SOM #4: Soil Organic Matter and its influence on biological processes
Soil health is described in many different ways, but one expression which is most useful is the definition from the USDA.
The USDA describes soil health as being “the capacity of a soil to function as a vital living ecosystem that sustains plants, animals and humans”. This view has been commended by leaders in the field of regenerative agriculture as a potential turning point in how important society and policymakers value soil. Including the word “living” in the words of some is a huge step forward, because it recognises that the soil is a “living entity” and not a benign material open to continued manipulation and exploitation without consequence.
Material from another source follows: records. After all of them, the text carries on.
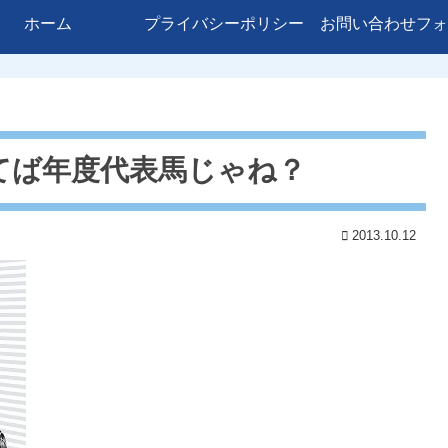
ホーム
プライバシーポリシー
お問い合わせフォ
てば年度代表馬じゃね？
2013.10.12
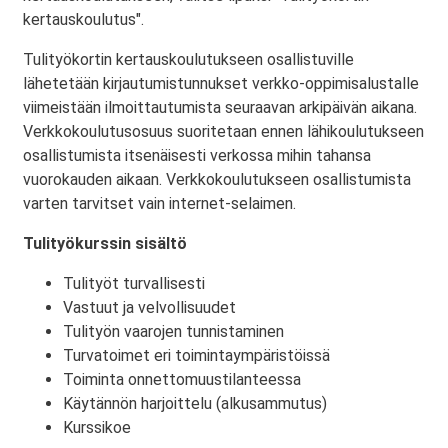
kertauskoulutus".
Tulityökortin kertauskoulutukseen osallistuville
lähetetään kirjautumistunnukset verkko-oppimisalustalle
viimeistään ilmoittautumista seuraavan arkipäivän aikana.
Verkkokoulutusosuus suoritetaan ennen lähikoulutukseen
osallistumista itsenäisesti verkossa mihin tahansa
vuorokauden aikaan. Verkkokoulutukseen osallistumista
varten tarvitset vain internet-selaimen.
Tulityökurssin sisältö
Tulityöt turvallisesti
Vastuut ja velvollisuudet
Tulityön vaarojen tunnistaminen
Turvatoimet eri toimintaympäristöissä
Toiminta onnettomuustilanteessa
Käytännön harjoittelu (alkusammutus)
Kurssikoe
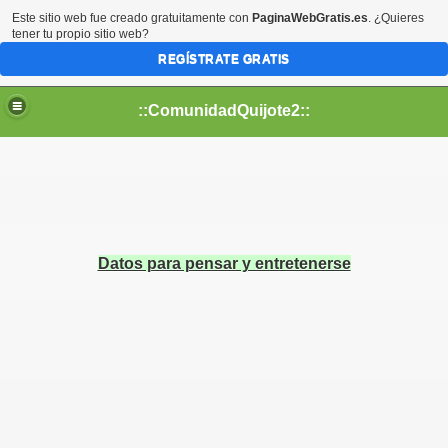
Este sitio web fue creado gratuitamente con
PaginaWebGratis.es
. ¿Quieres
tener tu propio sitio web?
REGÍSTRATE GRATIS
::ComunidadQuijote2::
Datos para pensar y entretenerse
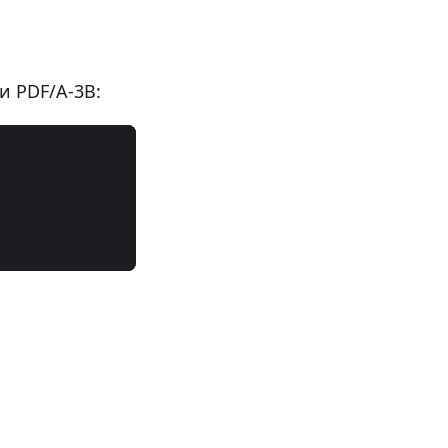
и PDF/A-3B:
In my previous blogs (click here to find them), we have been looking at the influences of soil texture on soil organic matter (SOM) content and how nutrient supply is affected by SOM. In this final blog of the series, NRM has been delving into the data to look at the differences in soil biological activity in different soil textures and how it might be influenced by SOM content.
Breakthroughs in soil testing
The soil is home to organisms of all shapes and sizes, making up 1-5% of total SOM levels. The majority of bacteria and fungi existing in soil (> 95%) were not able to be studied until recent times, but new molecular techniques are beginning to reveal the genetic fingerprints of previously unknown organisms.
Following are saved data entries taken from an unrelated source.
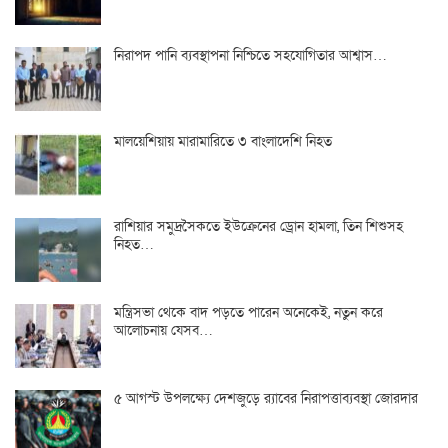
নিরাপদ পানি ব্যবস্থাপনা নিশ্চিতে সহযোগিতার আশ্বাস…
মালয়েশিয়ায় মারামারিতে ৩ বাংলাদেশি নিহত
রাশিয়ার সমুদ্রসৈকতে ইউক্রেনের ড্রোন হামলা, তিন শিশুসহ
নিহত…
মন্ত্রিসভা থেকে বাদ পড়তে পারেন অনেকেই, নতুন করে
আলোচনায় যেসব…
৫ আগস্ট উপলক্ষ্যে দেশজুড়ে র‌্যাবের নিরাপত্তাব্যবস্থা জোরদার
Much of our current understanding of the roles of bacteria and fungi in soil is therefore derived from approaches which treat micro-organisms in soil as a single unit. This is referred to as the soil microbial biomass.
The most recognised and cost-effective method of evaluating soil biological activity is a test called Solvita®. The test was originally developed in the US several years ago, but it has been adapted to work in UK soils and it forms the biological basis of NRM’s soil health package.
What is the Solvita® CO2-Burst test and how is it useful for growers?
The Solvita® respiration CO2-Burst test is a proxy measure for the size of the microbial population in a soil. A carbon dioxide (CO2) measurement can be made when a dried soil is rewetted. It is the action of rewetting the soil sample that initiates this burst of CO2 from the microbial population living within it.
The majority of carbon dioxide released from soils is a result of living microbial populations going about their business, and a greater amount of CO2 released from soil suggests a greater microbial activity. The quantity of CO2 released is compared to a Solvita® Digital Colour Reader scale and is reported to be proportional to the microbial biomass living in the soil.
Most bacteria present in the soil obtain their energy and carbon from organic matter. They account for the general breakdown of organic matter and are involved in almost all organic processes, including a range of oxidation and reduction reactions that help to form healthy soil
How soil types affect SOM
The data in the following chart describes the proportion of samples measured in a series of CO2 burst categories for clay, clay loam, and sandy loam soils. The data indicates a shift to the right (greater respiration rate) for heavy (clay) and medium (clay loam) textured soils compared to lighter sandy loams. Both clay and clay loam soils had 20% more samples in the >150 CO2 burst categories compared to sandy loam. This higher microbial activity will be related to the fact that they also contained a greater SOM content.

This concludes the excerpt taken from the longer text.